=== Section Start ===

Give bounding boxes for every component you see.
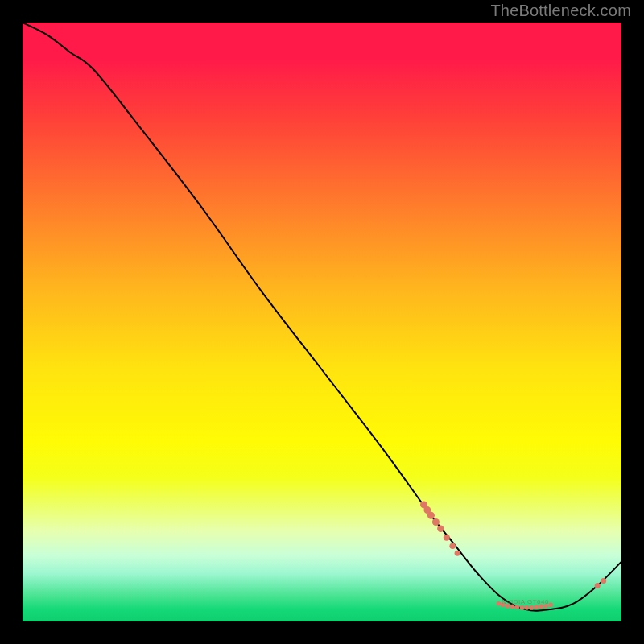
data-point	[601, 578, 606, 584]
data-point	[444, 535, 450, 541]
data-point	[427, 512, 435, 519]
chart-stage: TheBottleneck.com NVIDIA GT640	[0, 0, 644, 644]
plot-area: NVIDIA GT640	[23, 23, 621, 621]
data-point	[520, 605, 525, 610]
bottleneck-curve	[23, 23, 621, 611]
data-point	[501, 602, 506, 607]
chart-svg	[23, 23, 621, 621]
data-point	[530, 605, 535, 610]
data-point	[548, 602, 553, 607]
watermark-text: TheBottleneck.com	[490, 2, 631, 20]
data-point	[525, 605, 530, 610]
data-point	[539, 605, 544, 609]
data-point	[506, 604, 510, 609]
data-point	[437, 526, 444, 532]
data-point	[535, 605, 539, 609]
data-markers	[420, 501, 606, 609]
data-point	[497, 601, 502, 606]
data-point	[510, 605, 515, 609]
data-point	[432, 518, 440, 526]
data-point	[515, 605, 520, 609]
data-point	[455, 551, 460, 556]
data-point	[544, 604, 549, 609]
data-point	[449, 543, 456, 550]
data-point	[595, 583, 601, 588]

=== Section End ===

Considering only the data above, return the lines in which "NVIDIA" occurs.

■ Expected answer ■
chart-stage: TheBottleneck.com NVIDIA GT640	[0, 0, 644, 644]
plot-area: NVIDIA GT640	[23, 23, 621, 621]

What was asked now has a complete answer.